Kubernetes provides features such as service discovery, load balancing, storage orchestration, horizontal scaling, self-healing and more. Official doc for Kubernetes can be found on kubernetes_Doc
Why Kubernetes?
Kubernetes is a system that helps you manage containerized applications at scale. It solves some of the common problems that arise when you have to deploy, scale, and maintain many containers across multiple nodes or clusters.
Some of the problems which are solved by Kubernetes are:
• Application Availability: How to ensure that your applications and services are available 24/7, even if some containers or nodes fail or need to be updated.
• High Availability: How to deploy code multiple times a day with no downtime, and with the ability to roll back if something goes wrong.
• Efficiency of Resources: How to make more efficient use of cloud resources, by packing and scheduling containers according to the demand and availability of resources, and by scaling up or down as needed.

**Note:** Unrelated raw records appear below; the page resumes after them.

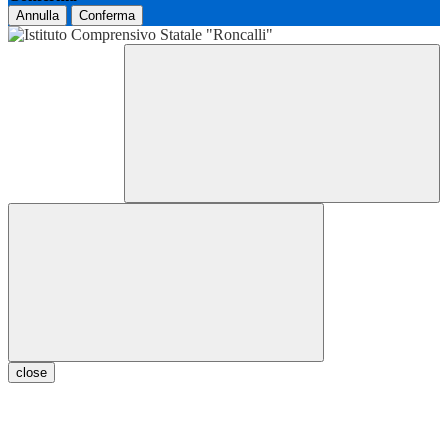
Annulla
Conferma
close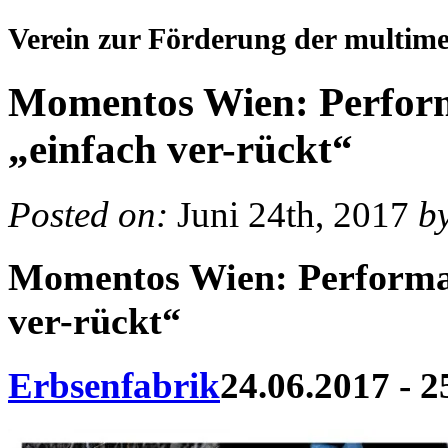
Verein zur Förderung der multim
Momentos Wien: Perform
„einfach ver-rückt“
Posted on:
Juni 24th, 2017
b
Momentos Wien: Performan
ver-rückt“
Erbsenfabrik
24.06.2017 - 2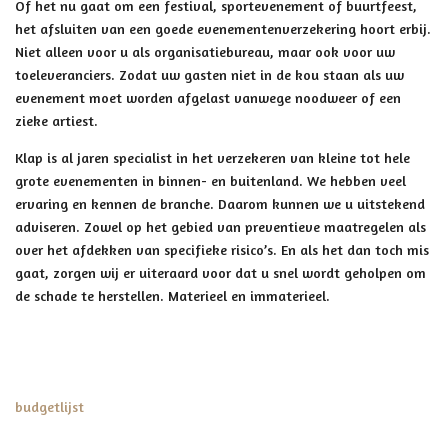
Of het nu gaat om een festival, sportevenement of buurtfeest,
het afsluiten van een goede evenementenverzekering hoort erbij.
Niet alleen voor u als organisatiebureau, maar ook voor uw
toeleveranciers. Zodat uw gasten niet in de kou staan als uw
evenement moet worden afgelast vanwege noodweer of een
zieke artiest.
Klap is al jaren specialist in het verzekeren van kleine tot hele
grote evenementen in binnen- en buitenland. We hebben veel
ervaring en kennen de branche. Daarom kunnen we u uitstekend
adviseren. Zowel op het gebied van preventieve maatregelen als
over het afdekken van specifieke risico’s. En als het dan toch mis
gaat, zorgen wij er uiteraard voor dat u snel wordt geholpen om
de schade te herstellen. Materieel en immaterieel.
budgetlijst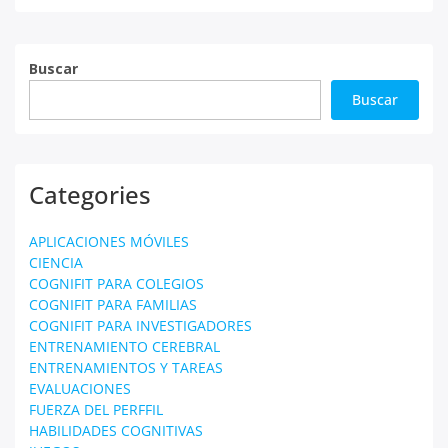
Buscar
Buscar
Categories
APLICACIONES MÓVILES
CIENCIA
COGNIFIT PARA COLEGIOS
COGNIFIT PARA FAMILIAS
COGNIFIT PARA INVESTIGADORES
ENTRENAMIENTO CEREBRAL
ENTRENAMIENTOS Y TAREAS
EVALUACIONES
FUERZA DEL PERFFIL
HABILIDADES COGNITIVAS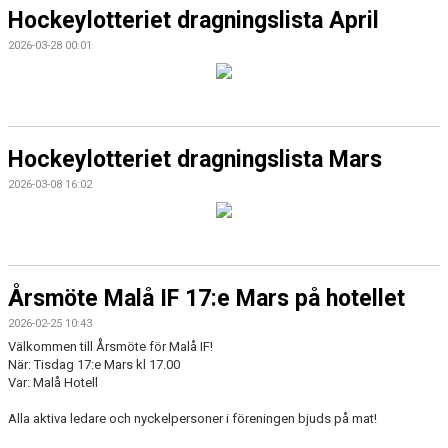
Hockeylotteriet dragningslista April
2026-03-28 00:01
Hockeylotteriet dragningslista Mars
2026-03-08 16:02
Årsmöte Malå IF 17:e Mars på hotellet
2026-02-25 10:43
Välkommen till Årsmöte för Malå IF!
När: Tisdag 17:e Mars kl 17.00
Var: Malå Hotell
Alla aktiva ledare och nyckelpersoner i föreningen bjuds på mat!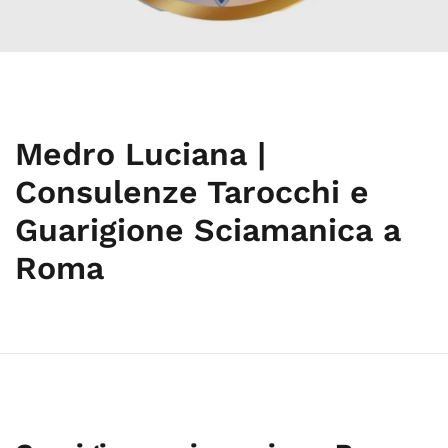
Medro Luciana |
Consulenze Tarocchi e
Guarigione Sciamanica a
Roma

• Automation of Configuration: How to simplify the configuration and automation of your operations, by allowing you to define your desired state through code, and by handling the tasks such as networking, service discovery, load balancing, security, and updates.
• Traffic Distribution on Multiple Containers: In general terms for redundancy multiple containers are created to reduce traffic load on single container and these are managed by Kubernetes.
Terminology Used in Kubernetes
We can assume that Kubernetes configuration file is similar to Docker-Compose file and there are few different terminologies used in Kubernetes which are as below.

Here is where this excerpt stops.